Mehmet (Şimşek) Bey’in bütün partilerin ekonomi kurmaylarıyla toplantı yapması formatı daha uygun olabilir. Sayın Özel’in ikinci açıklaması birinciden de vahim; ekonomi suç ortaklığıdır diyor. Bu olaya kadar şöyle düşünüyordum. Daha makul siyaset yapma, marjinal siyasi kodlardan uzaklaştırma. Sistem meselesini, siyasi tartışmaları rejim tartışmasına çevirmeme, toplumla devleti karşı karşıya getirmeme. Bütün bunlardan uzaklaşmayı kıymetli buluyordum. Hatta sayın Cumhurbaşkanımızın ziyareti öncesi şöyle açıklama yaptılar ‘Anket yaptırdık, bu diyalogdan dolayı oyumuz artıyor’ dediler. Türkiye’nin belli siyasi nezaket içerisinde oturup konuşabilmesi lazım. Şimdiye kadar neden yapılmadı? İnanın daha öncekiler randevu isteseydi verilirdi. Burada eylem planı, tırnak içinde paket program yok. Burada Türkiye’nin meselelerine odaklanalım, ortak akıl üretelim. Biz iktidarız, onlar bir şeyler söylüyor, o meseleyle ilgili eylem planımız var. Üç gün sonra adım attığımızda çıkıp ‘biz dedik oldu’ diyorlar. Bu iktidarın görev alanı, yetkileri ile ilgili kapkaççılığa dönüşmemeli. Bunu nezaket ve diyalog içinde tabii ki oturup konuşmalıyız. Demokrasi konuşmak üzere kurulmuş bir rejimdir. Yüksek tansiyon çıkar, ara verilir, arkaya geçilir, grup başkanvekilleri meseleyi değerlendirir ve daha sonra devam edilir. Siyaset nihayetinde Kanarya Sevenler Derneği değil, tabii ki tansiyonu da olacak. Uluslararası ilişkilerde en uzak olduğunuzla, en karşı karşıya olduğunuzla oturup konuşuyorsunuz. Dünyada konuşmadığımız siyasi hareket yok. Dünyada konuşmadığımız mezhep, meşrep, siyasi hareket yok. Türkiye olarak herkese söyleyecek sözümüz var. Bunu iç siyasette de yapabiliriz.

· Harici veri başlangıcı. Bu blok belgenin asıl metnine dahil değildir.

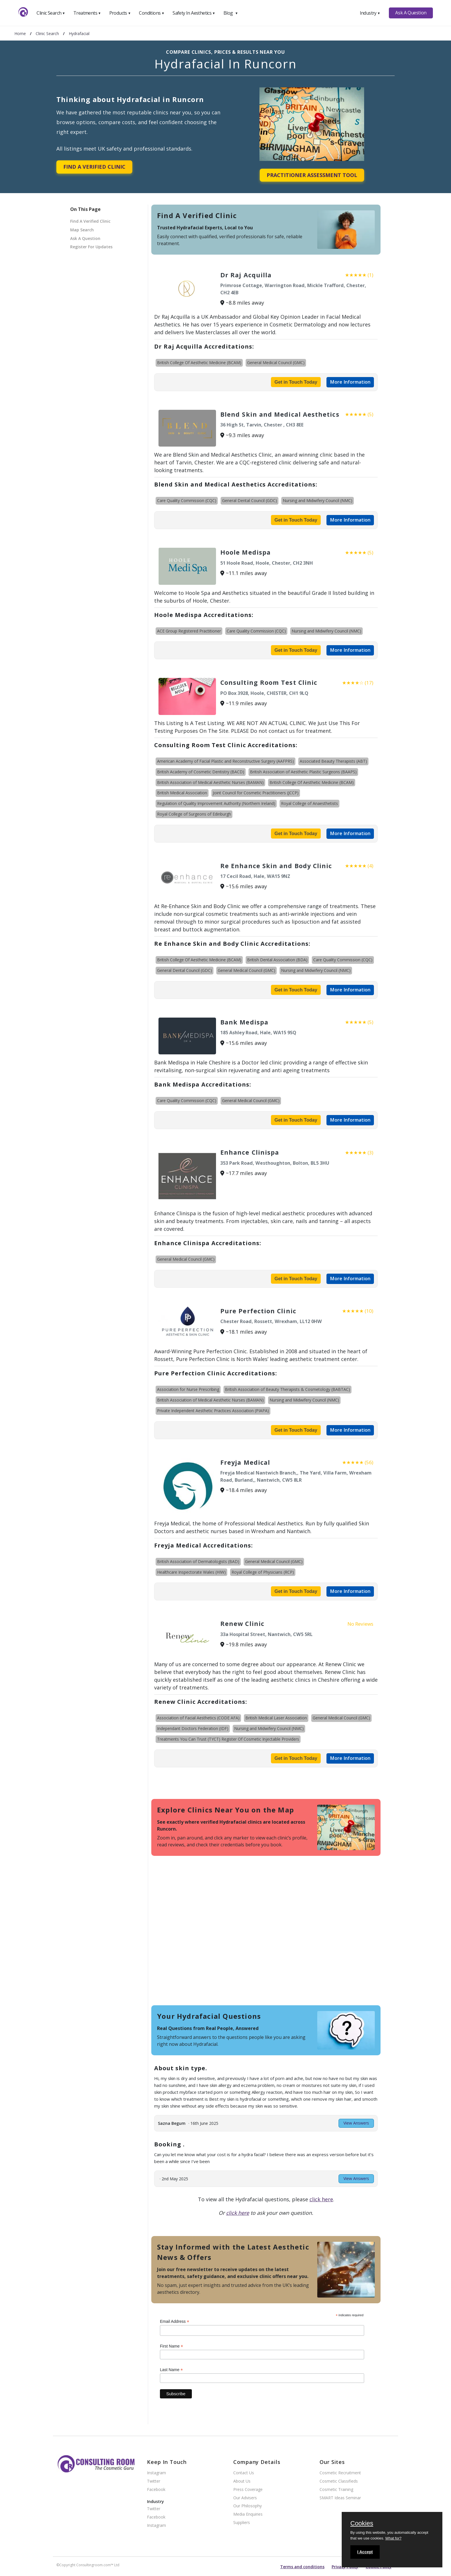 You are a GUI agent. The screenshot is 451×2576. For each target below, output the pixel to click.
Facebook (156, 2489)
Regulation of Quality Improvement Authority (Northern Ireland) (216, 803)
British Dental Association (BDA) (277, 959)
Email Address (174, 2321)
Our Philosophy (247, 2506)
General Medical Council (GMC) (276, 362)
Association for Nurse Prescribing (188, 1389)
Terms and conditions (302, 2566)
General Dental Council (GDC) (249, 500)
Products (120, 13)
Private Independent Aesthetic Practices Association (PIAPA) (213, 1410)
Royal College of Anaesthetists (309, 803)
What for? (393, 2538)
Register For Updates (91, 246)
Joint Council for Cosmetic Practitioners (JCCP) (256, 792)
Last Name (171, 2370)
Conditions (151, 13)
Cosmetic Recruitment (340, 2473)
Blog (230, 13)
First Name (171, 2346)
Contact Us (243, 2473)
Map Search (82, 229)
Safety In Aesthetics (194, 13)
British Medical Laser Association (276, 1717)
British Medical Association (182, 792)
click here (321, 2199)
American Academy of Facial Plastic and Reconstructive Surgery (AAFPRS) (225, 761)
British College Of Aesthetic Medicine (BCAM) (199, 362)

“MAKUL ÇOĞUNLUĞUN DEĞERLERİNE SAHİP ÇIKMAK LAZIM”
Kemal Bey tırnak içinde çocuksu şekilde ‘şu mekan gayrimeşrudur, bu mekan meşrudur’ demişti. Cumhurbaşkanı devletin başıdır, bir binaya girince oraya Cumhurbaşkanı forsu çekilir. Sonuçta özel kalemler arasında oraya karar verilmiştir. Külliye de olur, Çankaya Köşkü de olur. Mekanlar arasında meşruiyet yarışına sokmamak lazım. Hasan Bey o diplomasiyi yürüttü. Kendisi deneyimli devlet adamıdır. Karşı taraf da bir şeyler talep etti, sonuçta bu şekilde karar verildi. Bunlar siyasi konular bile değil. Cumhurbaşkanı devletin başı olarak Meclis’e giriyor, ayağa kalkmıyorlar, bunlar komik olaylar. Suç ortağı ifadesine kadar CHP merkeze çekilme aşamasına iyi gidiyordu. Makul çoğunluğun değerlerine sahip çıkmak lazım.
“ANKARA’NIN ŞEHİR EFSANESİ ÇOKTUR”
Sayın Akşener ile sayın Cumhurbaşkanımızın ne konuştuğu Cumhurbaşkanımızın takdiri. Sayın Akşener genel başkan iken randevu isteseydi bu randevu verilirdi. Ankara’nın şehir efsanesi çoktur. Siyasi nezaketi korumak ve kişisel haklara saygı duymak zorundayız. Sayın Akşener ne açıklamışsa ona riayet etmek lazım. Sayın Akşener o partinin kurucu genel başkanı. Sayın Cumhurbaşkanımız siyaset tarzı olarak görüşme trafiği yoğun lider. Cumartesi ful görüşme bazen Pazar’a da sarkar. Bu onun da belediye başkanlığından beri yürüttüğü bir alışkanlık. Bu görüşmelerde kişisel Cumhurbaşkanına bir şey söyler. Bütün bunları birleştirip tablo çıkarmaya çalışmak, bağlamının dışında yüksek anlamlar yüklemeye çalışmak siyasette doğru sonuçlar vermez.